Start of Dataset entries
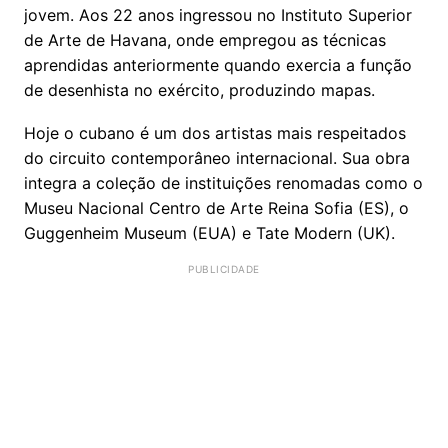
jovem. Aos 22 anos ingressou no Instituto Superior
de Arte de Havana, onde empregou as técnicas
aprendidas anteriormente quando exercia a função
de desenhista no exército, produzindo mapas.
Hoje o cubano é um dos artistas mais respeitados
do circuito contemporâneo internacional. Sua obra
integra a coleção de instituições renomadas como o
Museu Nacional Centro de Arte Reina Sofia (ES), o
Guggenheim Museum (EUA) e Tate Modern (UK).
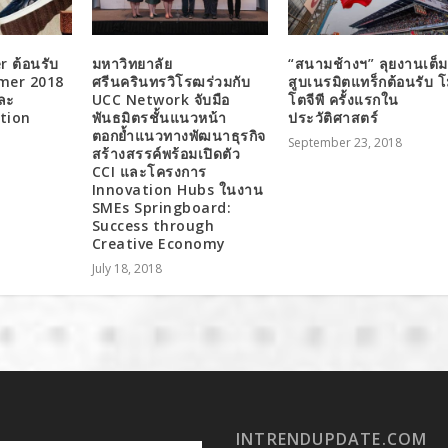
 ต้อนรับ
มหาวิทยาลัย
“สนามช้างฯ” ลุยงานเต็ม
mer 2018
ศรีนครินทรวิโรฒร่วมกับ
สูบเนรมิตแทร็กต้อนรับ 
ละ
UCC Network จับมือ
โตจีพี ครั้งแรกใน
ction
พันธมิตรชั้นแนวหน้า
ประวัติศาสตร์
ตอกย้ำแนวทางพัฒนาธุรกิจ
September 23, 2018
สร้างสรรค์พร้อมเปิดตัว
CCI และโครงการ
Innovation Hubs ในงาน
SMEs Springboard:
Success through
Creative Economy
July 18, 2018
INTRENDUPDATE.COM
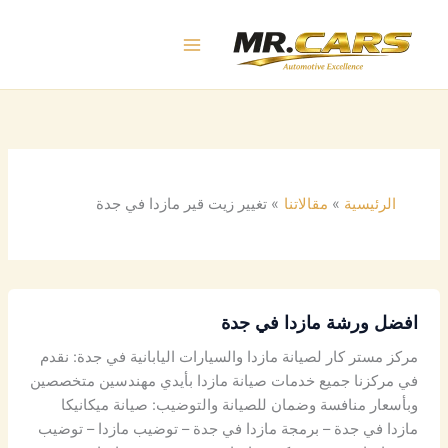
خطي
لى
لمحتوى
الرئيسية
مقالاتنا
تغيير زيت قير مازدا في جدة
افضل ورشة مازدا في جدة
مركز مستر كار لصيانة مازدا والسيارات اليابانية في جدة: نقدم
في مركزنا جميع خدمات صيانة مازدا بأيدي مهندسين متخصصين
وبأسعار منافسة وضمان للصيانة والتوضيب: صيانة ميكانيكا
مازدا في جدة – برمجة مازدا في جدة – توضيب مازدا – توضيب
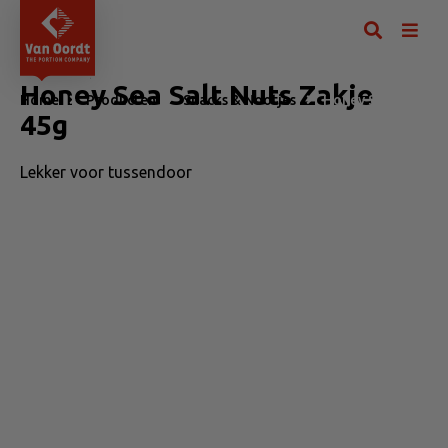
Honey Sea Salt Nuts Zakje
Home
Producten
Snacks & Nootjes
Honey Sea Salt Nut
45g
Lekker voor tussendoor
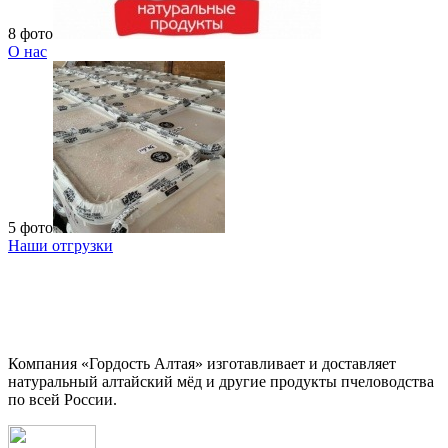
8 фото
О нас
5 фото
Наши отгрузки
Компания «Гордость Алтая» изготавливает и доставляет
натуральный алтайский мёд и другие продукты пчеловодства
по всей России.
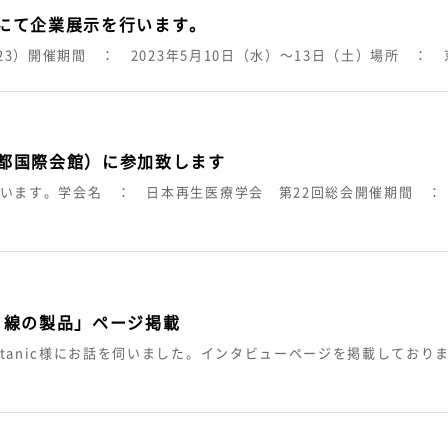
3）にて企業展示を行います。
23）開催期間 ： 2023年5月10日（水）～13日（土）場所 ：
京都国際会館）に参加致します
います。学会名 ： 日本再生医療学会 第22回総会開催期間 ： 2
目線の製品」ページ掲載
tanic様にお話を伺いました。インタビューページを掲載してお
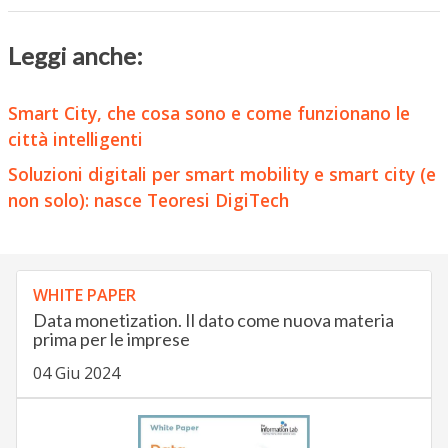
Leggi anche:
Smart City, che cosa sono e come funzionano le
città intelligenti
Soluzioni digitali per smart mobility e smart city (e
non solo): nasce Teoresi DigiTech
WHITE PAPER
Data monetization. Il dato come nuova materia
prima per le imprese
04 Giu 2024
End of Dataset entries
» Prompt: Copy every line of the records above that contains "Salt".

» Worked solution:
Honey Sea Salt Nuts Zakje
Honey Sea Salt Nut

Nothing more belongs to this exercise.